Yoğun bir patlama salonu sarstı.
Kabaran hava dalgası bir kez daha patladı ve bu kez salonun tavanını uçurdu.
Çın çın çın!
Gümüş zincir sayısız parçaya ayrılırken keskin sesler yankılandı. Bu zincir parçaları yere değmeden önce gümüş ışık zerreciklerine dönüştüler ve tamamen yok oldular.
Zhao Da Niu, yaşamı kilitleyen gümüş zinciri yok etmek için ana öldürücü hamlesini kullandı ve artık özgürdü.
Buna karşılık, Zhao Lian Yun ve Shi Zheng Yi hava dalgası tarafından tekrar vuruldu, ikisi de yere düşerken kan öksürdü, ayağa kalkamadılar.
"Kahretsin, kahretsin!" Shi Zheng Yi yukarı tırmanmak istedi ama tüm vücudu parçalanmanın eşiğindeydi.
Zhao Lian Yun'a gelince, o çoktan sersemlemişti.
Yaraları Shi Zheng Yi'ninkilerden daha kötüydü.
Yaşam kilidi gümüş zinciri zorla kırıldığı için, Zhao Lian Yun geri tepmeye maruz kalmıştı ve Zhao Da Niu'nun ölümsüz katil hareketi de eklenince, yaraları daha da kötüleşmişti.

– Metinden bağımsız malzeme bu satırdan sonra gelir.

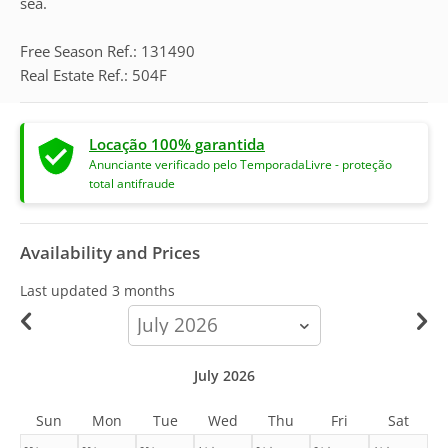
sea.
Free Season Ref.: 131490
Real Estate Ref.: 504F
Locação 100% garantida
Anunciante verificado pelo TemporadaLivre - proteção
total antifraude
Availability and Prices
Last updated
3 months
calendar-
month
July 2026
Sun
Mon
Tue
Wed
Thu
Fri
Sat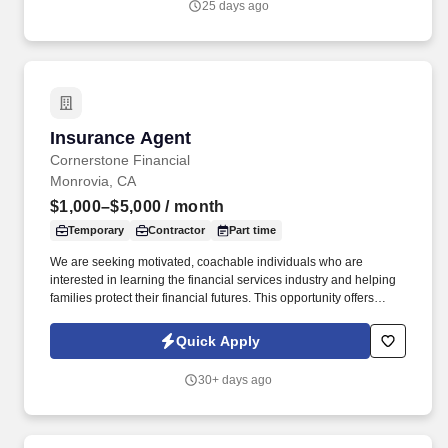
25 days ago
Insurance Agent
Insurance Agent
Cornerstone Financial
Monrovia, CA
$1,000–$5,000
/ month
Temporary
Contractor
Part time
We are seeking motivated, coachable individuals who are
interested in learning the financial services industry and helping
families protect their financial futures. This opportunity offers
flexible scheduling, professional development, and the ability to
build an independent business while making a meaningful impact
Quick Apply
in people's lives.
30+ days ago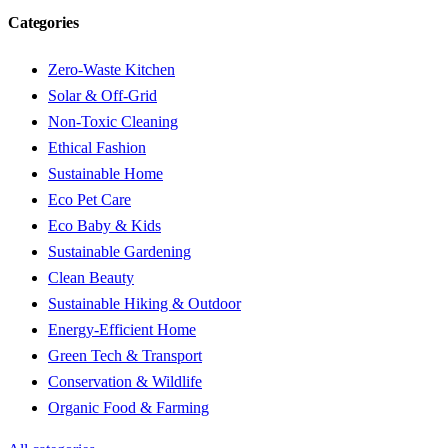
Categories
Zero-Waste Kitchen
Solar & Off-Grid
Non-Toxic Cleaning
Ethical Fashion
Sustainable Home
Eco Pet Care
Eco Baby & Kids
Sustainable Gardening
Clean Beauty
Sustainable Hiking & Outdoor
Energy-Efficient Home
Green Tech & Transport
Conservation & Wildlife
Organic Food & Farming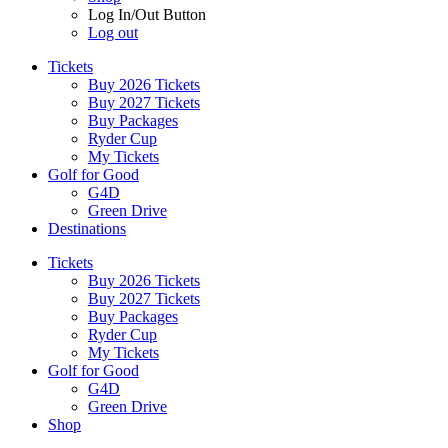
Log In/Out Button
Log out
Tickets
Buy 2026 Tickets
Buy 2027 Tickets
Buy Packages
Ryder Cup
My Tickets
Golf for Good
G4D
Green Drive
Destinations
Tickets
Buy 2026 Tickets
Buy 2027 Tickets
Buy Packages
Ryder Cup
My Tickets
Golf for Good
G4D
Green Drive
Shop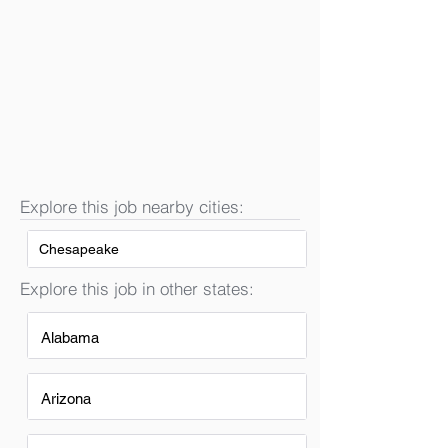
Explore this job nearby cities:
Chesapeake
Explore this job in other states:
Alabama
Arizona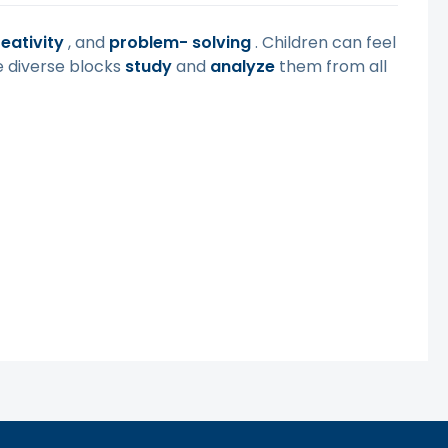
eativity
, and
problem-
solving
. Children can feel
e diverse blocks
study
and
analyze
them from all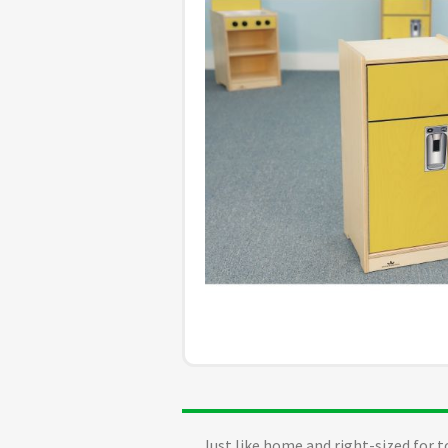
Just like home and right-sized for t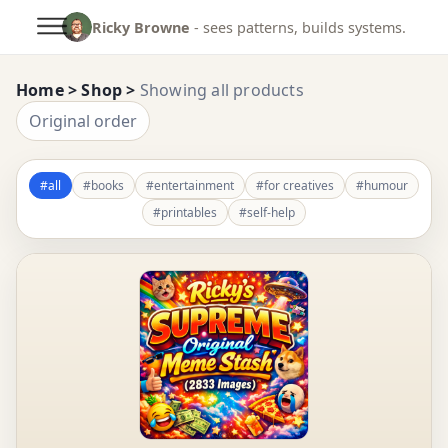
Ricky Browne
- sees patterns, builds systems.
Home
> Shop >
Showing all products
Original order
#all
#books
#entertainment
#for creatives
#humour
#printables
#self-help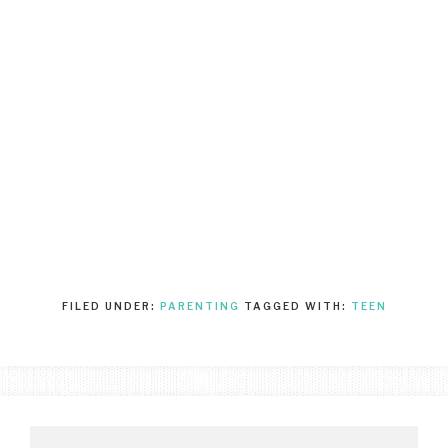
FILED UNDER:
PARENTING
TAGGED WITH:
TEEN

Dokuzuncu seviye Aşk Ölümsüz Gu'ya sahipti ama savaşın başından beri Aşk Ölümsüz Gu'nun etkinleştirildiğini görmemişti.
Aşk Ölümsüz Gu kontrol edilemezdi, gücünü gösterse bile soruna doğru çözüm olmayabilirdi.
Karanlık.
Sersemlemiş olan Zhao Lian Yun sınırsız karanlığın ortasında süzüldüğünü hissetti.
"Ölüm hissi bu mu?"
"Yani ölüm bu mu?"
"Tarihteki en büyük başarısız transmigratör ben olmalıyım. Gerçekten de alakasız bir yan karakterin ellerinde öldüm."
"Bu şekilde ölmeme izin verin, öldükten sonra artık bu kadar bitkin ve kederli hissetmek zorunda kalmayacağım."